Martoma claimed SAC Capital sold its Wyeth shares based on information from Ridgeback Capital Management LLC founder Wayne Holman and not him. He said that Cohen and Phillipp Villhauer, SAC Capital’s senior trader, were the ones who decided how to sell its Elan and Wyeth holdings and to short the two stocks.
Gardephe said in a ruling yesterday that the testimony isn’t admissible at a criminal trial and that Cohen’s deposition before the SEC doesn’t exonerate Martoma.
“Even if Cohen had testified that Martoma played no role in SAC’s decision to sell its Wyeth and Elan stock and to sell short these securities -- an assertion that is not supported by a review of Cohen’s deposition transcript -- this court would of course not be required to accept Cohen’s account,” Gardephe said.
The judge said Martoma’s assertions that Cohen’s testimony clears him of criminal wrongdoing “are not accurate.” A review of Cohen’s account actually incriminates Martoma, the judge said.
“According to Cohen, Martoma played a significant role in his decision to buy Elan and Wyeth stock, and it was Martoma’s discomfort with the Elan position on July 20, 2008 that was the impetus for selling the position,” Gardephe said.
“While the defendant asserts Cohen testified that Martoma had ‘nothing to do with’ Cohen’s decision to sell the Wyeth position, Cohen actually said no such thing,” the judge said.
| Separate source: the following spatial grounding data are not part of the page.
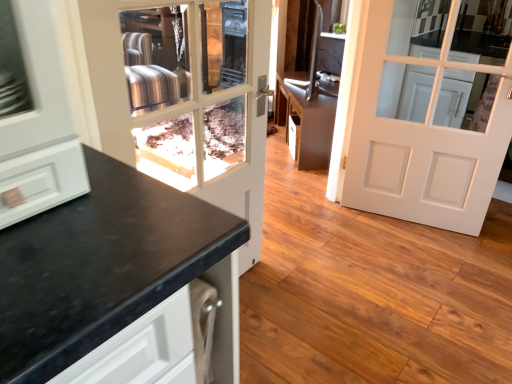 Where is `free space in front of white matte door at center, placed as the second door when sorted from left to right`? The image size is (512, 384). free space in front of white matte door at center, placed as the second door when sorted from left to right is located at coordinates (423, 264). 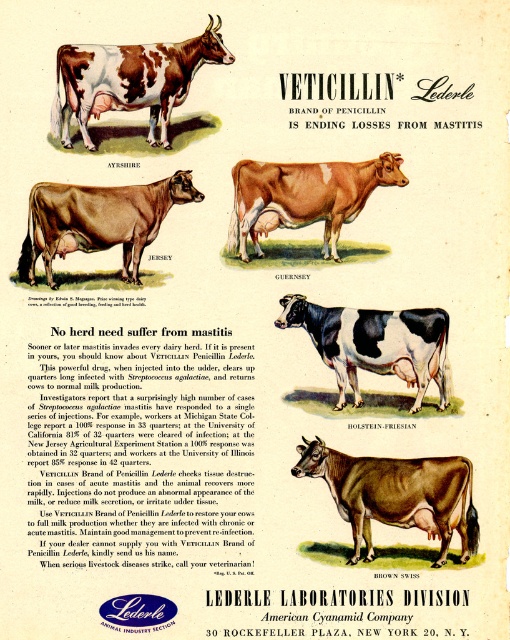 Does brown glossy holstein-friesian at center appear over brown glossy cow at center?

Incorrect, brown glossy holstein-friesian at center is not positioned above brown glossy cow at center.

Between brown glossy holstein-friesian at center and brown glossy cow at center, which one is positioned lower?

brown glossy holstein-friesian at center is below.

Does point (435, 488) come farther from viewer compared to point (237, 177)?

That is False.

Locate an element on the screen. This screenshot has height=640, width=510. brown glossy holstein-friesian at center is located at coordinates (x=396, y=493).

Is brown glossy holstein-friesian at center wider than black and white holstein-friesian at center?

Correct, the width of brown glossy holstein-friesian at center exceeds that of black and white holstein-friesian at center.

Does brown glossy holstein-friesian at center have a smaller size compared to black and white holstein-friesian at center?

Incorrect, brown glossy holstein-friesian at center is not smaller in size than black and white holstein-friesian at center.

The height and width of the screenshot is (640, 510). Describe the element at coordinates (396, 493) in the screenshot. I see `brown glossy holstein-friesian at center` at that location.

The image size is (510, 640). Identify the location of brown glossy holstein-friesian at center. (396, 493).

Between brown spotted cow at center and black and white holstein-friesian at center, which one appears on the right side from the viewer's perspective?

black and white holstein-friesian at center

Who is lower down, brown spotted cow at center or black and white holstein-friesian at center?

black and white holstein-friesian at center

Where is `brown spotted cow at center`? The image size is (510, 640). brown spotted cow at center is located at coordinates (130, 81).

The image size is (510, 640). Find the location of `brown spotted cow at center`. brown spotted cow at center is located at coordinates (130, 81). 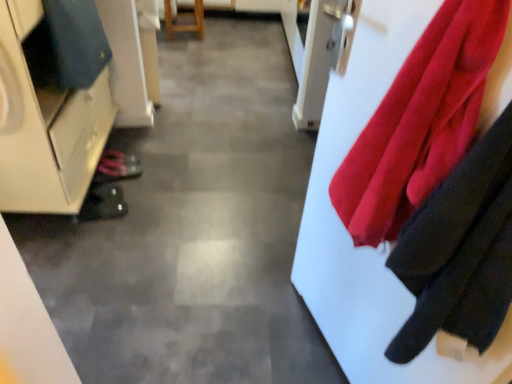 The image size is (512, 384). Describe the element at coordinates (420, 121) in the screenshot. I see `velvety red cloth at right` at that location.

Identify the location of black rubber shoe at lower left, positioned as the 2th shoe in top-to-bottom order. This screenshot has width=512, height=384. (103, 203).

The image size is (512, 384). I want to click on shiny black shoe at lower left, the 2th shoe from the front, so click(117, 167).

Where is `shoe that is the 1st one when counting downward from the wooden stool at center (from the image's perspective)`? shoe that is the 1st one when counting downward from the wooden stool at center (from the image's perspective) is located at coordinates (117, 167).

Is wooden stool at center taller than shiny black shoe at lower left, placed as the 1th shoe when sorted from back to front?

Yes, wooden stool at center is taller than shiny black shoe at lower left, placed as the 1th shoe when sorted from back to front.

Looking at this image, is wooden stool at center aimed at shiny black shoe at lower left, the second shoe from the bottom?

Yes, wooden stool at center is turned towards shiny black shoe at lower left, the second shoe from the bottom.

From a real-world perspective, between wooden stool at center and shiny black shoe at lower left, the 2th shoe from the front, who is vertically lower?

In real-world perspective, shiny black shoe at lower left, the 2th shoe from the front, is lower.

Can you confirm if matte white cabinet at left is wider than black rubber shoe at lower left, the 2th shoe when ordered from back to front?

Indeed, matte white cabinet at left has a greater width compared to black rubber shoe at lower left, the 2th shoe when ordered from back to front.

Is matte white cabinet at left far away from black rubber shoe at lower left, which is the first shoe from front to back?

No.

Which is in front, matte white cabinet at left or black rubber shoe at lower left, which ranks as the first shoe in bottom-to-top order?

matte white cabinet at left is in front.

You are a GUI agent. You are given a task and a screenshot of the screen. Output one action in this format:
    pyautogui.click(x=<x>, y=<y>)
    Task: Click on the cloth that is in front of the wooden stool at center
    
    Given the screenshot: What is the action you would take?
    pyautogui.click(x=420, y=121)

How different are the orientations of wooden stool at center and velvety red cloth at right in degrees?

wooden stool at center and velvety red cloth at right are facing 84.5 degrees away from each other.

Does wooden stool at center touch velvety red cloth at right?

No, wooden stool at center is not beside velvety red cloth at right.

Measure the distance from wooden stool at center to velvety red cloth at right.

wooden stool at center is 2.84 meters from velvety red cloth at right.

Based on the photo, is black rubber shoe at lower left, the 2th shoe when ordered from back to front, inside or outside of wooden stool at center?

black rubber shoe at lower left, the 2th shoe when ordered from back to front, is outside wooden stool at center.

Is black rubber shoe at lower left, the 2th shoe when ordered from back to front, further to the viewer compared to wooden stool at center?

No, the depth of black rubber shoe at lower left, the 2th shoe when ordered from back to front, is less than that of wooden stool at center.

Is black rubber shoe at lower left, which is the first shoe from front to back, positioned with its back to wooden stool at center?

No, black rubber shoe at lower left, which is the first shoe from front to back, is not facing away from wooden stool at center.

How different are the orientations of black rubber shoe at lower left, positioned as the 2th shoe in top-to-bottom order, and wooden stool at center in degrees?

There is a 85.4-degree angle between the facing directions of black rubber shoe at lower left, positioned as the 2th shoe in top-to-bottom order, and wooden stool at center.

Identify the location of cloth located in front of the shiny black shoe at lower left, the second shoe from the bottom. The image size is (512, 384). (420, 121).

Is velvety red cloth at right oriented away from shiny black shoe at lower left, the 2th shoe from the front?

No, velvety red cloth at right's orientation is not away from shiny black shoe at lower left, the 2th shoe from the front.

Consider the image. In the image, is velvety red cloth at right on the left side or the right side of shiny black shoe at lower left, the second shoe from the bottom?

In the image, velvety red cloth at right appears on the right side of shiny black shoe at lower left, the second shoe from the bottom.

From a real-world perspective, between velvety red cloth at right and shiny black shoe at lower left, the 2th shoe from the front, who is vertically lower?

shiny black shoe at lower left, the 2th shoe from the front, from a real-world perspective.

From a real-world perspective, who is located higher, wooden stool at center or matte white cabinet at left?

From a 3D spatial view, matte white cabinet at left is above.

Is point (167, 13) farther from viewer compared to point (23, 187)?

Yes, point (167, 13) is behind point (23, 187).

At what (x,y) coordinates should I click in order to perform the action: click on cabinetry lying below the wooden stool at center (from the image's perspective). Please return your answer as a coordinate pair (x, y). Image resolution: width=512 pixels, height=384 pixels. Looking at the image, I should click on (51, 103).

In terms of size, does wooden stool at center appear bigger or smaller than matte white cabinet at left?

Considering their sizes, wooden stool at center takes up less space than matte white cabinet at left.

Which is more to the right, velvety red cloth at right or black rubber shoe at lower left, the 2th shoe when ordered from back to front?

velvety red cloth at right is more to the right.

From the image's perspective, is velvety red cloth at right below black rubber shoe at lower left, which ranks as the first shoe in bottom-to-top order?

No, from the image's perspective, velvety red cloth at right is not below black rubber shoe at lower left, which ranks as the first shoe in bottom-to-top order.

Which is behind, point (336, 189) or point (116, 191)?

The point (116, 191) is farther.

Are velvety red cloth at right and black rubber shoe at lower left, the 2th shoe when ordered from back to front, located far from each other?

Yes, velvety red cloth at right is far from black rubber shoe at lower left, the 2th shoe when ordered from back to front.

Locate an element on the screen. furniture located above the shiny black shoe at lower left, the 2th shoe from the front (from a real-world perspective) is located at coordinates (185, 25).

Find the location of a particular element. cabinetry above the black rubber shoe at lower left, which is the first shoe from front to back (from the image's perspective) is located at coordinates (51, 103).

Considering their positions, is velvety red cloth at right positioned further to dark blue fabric at left than wooden stool at center?

wooden stool at center is further to dark blue fabric at left.

Estimate the real-world distances between objects in this image. Which object is further from velvety red cloth at right, wooden stool at center or dark blue fabric at left?

Among the two, wooden stool at center is located further to velvety red cloth at right.

From the image, which object appears to be nearer to matte white cabinet at left, black rubber shoe at lower left, the 2th shoe when ordered from back to front, or shiny black shoe at lower left, the second shoe from the bottom?

black rubber shoe at lower left, the 2th shoe when ordered from back to front, is closer to matte white cabinet at left.

Looking at the image, which one is located closer to wooden stool at center, velvety red cloth at right or shiny black shoe at lower left, the 1th shoe positioned from the top?

Among the two, shiny black shoe at lower left, the 1th shoe positioned from the top, is located nearer to wooden stool at center.

Based on their spatial positions, is dark blue fabric at left or shiny black shoe at lower left, the 2th shoe from the front, closer to velvety red cloth at right?

Among the two, dark blue fabric at left is located nearer to velvety red cloth at right.

Estimate the real-world distances between objects in this image. Which object is closer to black rubber shoe at lower left, positioned as the 2th shoe in top-to-bottom order, wooden stool at center or matte white cabinet at left?

matte white cabinet at left is positioned closer to the anchor black rubber shoe at lower left, positioned as the 2th shoe in top-to-bottom order.

Considering their positions, is velvety red cloth at right positioned closer to matte white cabinet at left than wooden stool at center?

velvety red cloth at right lies closer to matte white cabinet at left than the other object.

Which object lies nearer to the anchor point matte white cabinet at left, black rubber shoe at lower left, the 2th shoe when ordered from back to front, or dark blue fabric at left?

Based on the image, dark blue fabric at left appears to be nearer to matte white cabinet at left.

This screenshot has width=512, height=384. Find the location of `shoe located between velvety red cloth at right and shiny black shoe at lower left, placed as the 1th shoe when sorted from back to front, in the depth direction`. shoe located between velvety red cloth at right and shiny black shoe at lower left, placed as the 1th shoe when sorted from back to front, in the depth direction is located at coordinates (103, 203).

Identify the location of cloak positioned between velvety red cloth at right and black rubber shoe at lower left, which is the first shoe from front to back, from near to far. (76, 42).

Identify the location of cloak between velvety red cloth at right and shiny black shoe at lower left, the second shoe from the bottom, in the front-back direction. (76, 42).

This screenshot has width=512, height=384. I want to click on shoe between wooden stool at center and black rubber shoe at lower left, which is the first shoe from front to back, in the up-down direction, so click(x=117, y=167). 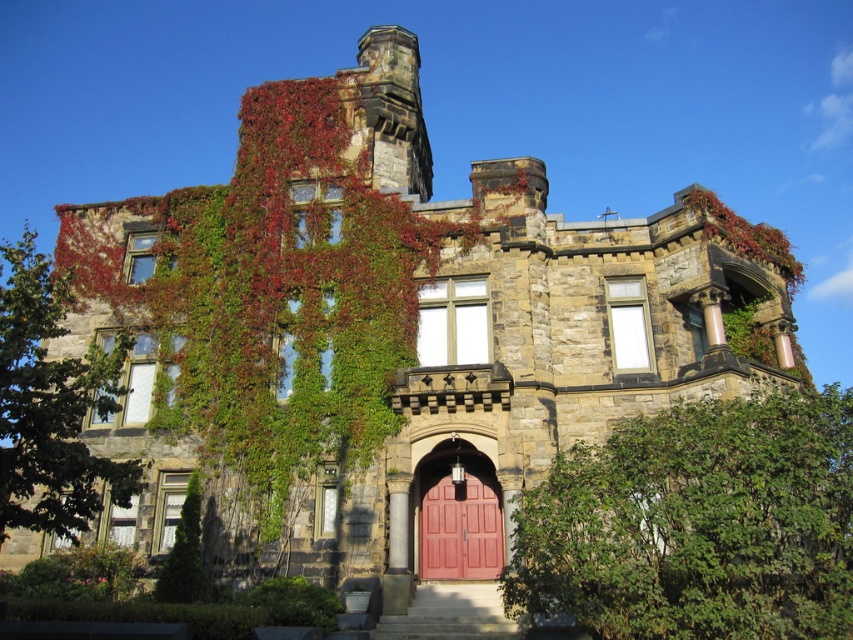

Instead he testified that he didn’t recall whether the two men discussed Elan and Wyeth, the judge said.
Martoma used illegal tips about the results of a clinical drug trial to trade Wyeth and Elan shares, according to prosecutors. He learned from a doctor involved in the clinical trial of bapineuzumab, an Alzheimer’s disease drug, that both companies would report negative data results, prosecutors said.
The fund manager had a 20-minute phone call with Cohen. The hedge-fund owner, at Martoma’s recommendation, sold almost all of the fund’s $700 million position in both companies and sold the stocks short, according to the government.
Martoma, who has pleaded not guilty, faces as many as as 20 years in prison on each of two securities-fraud counts and five years for a single conspiracy charge.
Citing Cohen’s SEC testimony, Martoma had argued that his former boss decided to sell the Wyeth shares after Holman, who previously worked at SAC Capital, said he was selling them.
The case is U.S. v. Martoma, 12-cr-00973, U.S. District Court, Southern District of New York (Manhattan).